Is your social media policy up to date...or CBA?

Social Media and its usage have evolved with breath-taking speed. Just a few years ago it was predominantly a platform for sharing pictures of your breakfast and your cat. These days Twitter, LinkedIn, Facebook and YouTube are integral to many organisations’ marketing and communication strategies. At HR Champions for example, we use Whatsapp daily for group communications. Even the president of the United States chooses to make globally significant announcements as tweets.

UK Law, both criminal and employment, seems to have been slow to respond to social media developments, relying instead upon the application of existing legislation. “Bringing the company into disrepute” has tended to be the default stance for errant social posts that come to the attention of managers. The law is slowly catching up however and now terms such as cyber-bullying have become part of the lexicon.

In terms of policing social media usage in the workplace, for a number of years now we have been advocating the implementation of a robust Social Media Policy. This has become even pertinent as recent cases involving social media at work have resulted in almost contradictory outcomes. Tribunal judges seem to be looking at claims involving social media on a case by case basis.
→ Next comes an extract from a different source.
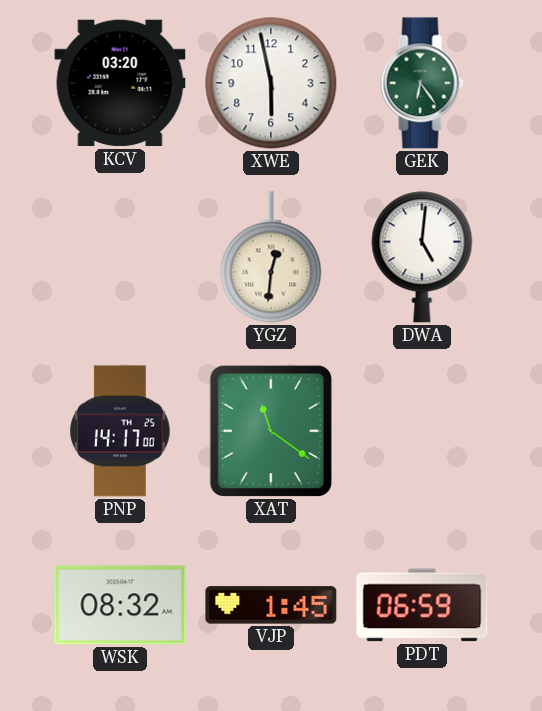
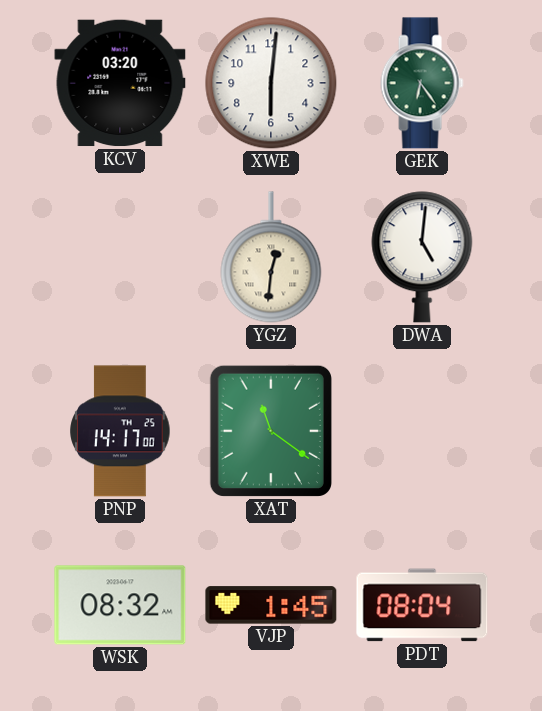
XWE: 5:58 -> 6:01
PDT: 06:59 -> 08:04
Whether a post has extended beyond a specific group now seems to form part of the judge’s deliberations and where a colleague has been offended by a post might not always seen as the fault of the original poster.

Notwithstanding, we should remember that social media is incredibly fast and effective at distributing news on a global scale; and it doesn’t discriminate. With the right connections, anybody can read anything that has been posted by anybody else. This means friends and associates of course, but also suppliers, competitors and customers.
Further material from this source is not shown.